If history is any guide, the current economic crisis will have two results. First, large-scale government intervention will make the crisis much worse and much longer. Secondly, businessmen will be subjected to criminal trials in which prosecutors, judges, and juries will set aside the rule of law in order to win convictions.

Readers of this journal surely know of the myriad ways in which the federal government is moving to curb, regulate, seize, and supplant the little that was left of the free market when this recent crisis began.

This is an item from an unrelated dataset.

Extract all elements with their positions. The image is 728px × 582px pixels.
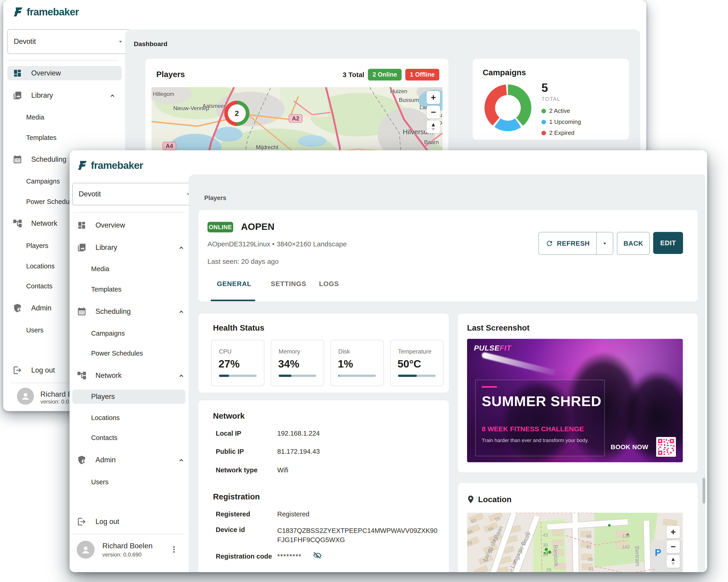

So, it will come as no surprise that the Left’s media allies are preparing for the show trials that will cement into America’s historical imagination a new “Herbert Hoover” myth: Under the laissez-faire administration of George W. Bush, capitalists and capitalism destroyed the American economy. Already The New York Times has begun to beat the drums for the guillotine. Last October 18, it ran a story that began: “The Federal Bureau of Investigation is struggling to find enough agents and resources to investigate criminal wrongdoing tied to the country’s economic crisis, according to current and former bureau officials.”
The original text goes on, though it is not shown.